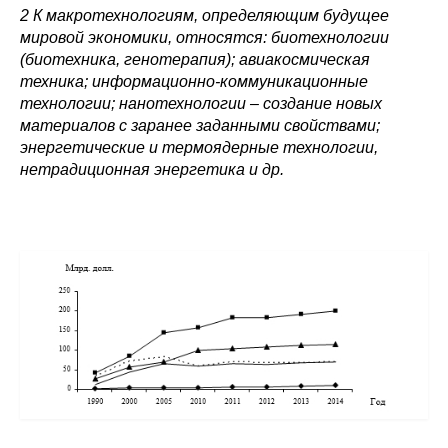
2
К макротехнологиям, определяющим будущее
мировой экономики, относятся: биотехнологии
(биотехника, генотерапия); авиакосмическая
техника; информационно-коммуникационные
технологии; нанотехнологии – создание новых
материалов с заранее заданными свойствами;
энергетические и термоядерные технологии,
нетрадиционная энергетика и др.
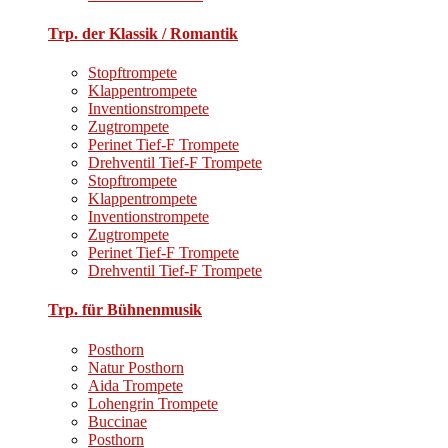
Trp. der Klassik / Romantik
Stopftrompete
Klappentrompete
Inventionstrompete
Zugtrompete
Perinet Tief-F Trompete
Drehventil Tief-F Trompete
Stopftrompete
Klappentrompete
Inventionstrompete
Zugtrompete
Perinet Tief-F Trompete
Drehventil Tief-F Trompete
Trp. für Bühnenmusik
Posthorn
Natur Posthorn
Aida Trompete
Lohengrin Trompete
Buccinae
Posthorn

- - - - -

▸ Assigned task
Reproduce the listing in full and exactly, excluding any pictures it holds.

▸ Solution for this exercise
2
К макротехнологиям, определяющим будущее
мировой экономики, относятся: биотехнологии
(биотехника, генотерапия); авиакосмическая
техника; информационно-коммуникационные
технологии; нанотехнологии – создание новых
материалов с заранее заданными свойствами;
энергетические и термоядерные технологии,
нетрадиционная энергетика и др.
Trp. der Klassik / Romantik
Stopftrompete
Klappentrompete
Inventionstrompete
Zugtrompete
Perinet Tief-F Trompete
Drehventil Tief-F Trompete
Stopftrompete
Klappentrompete
Inventionstrompete
Zugtrompete
Perinet Tief-F Trompete
Drehventil Tief-F Trompete
Trp. für Bühnenmusik
Posthorn
Natur Posthorn
Aida Trompete
Lohengrin Trompete
Buccinae
Posthorn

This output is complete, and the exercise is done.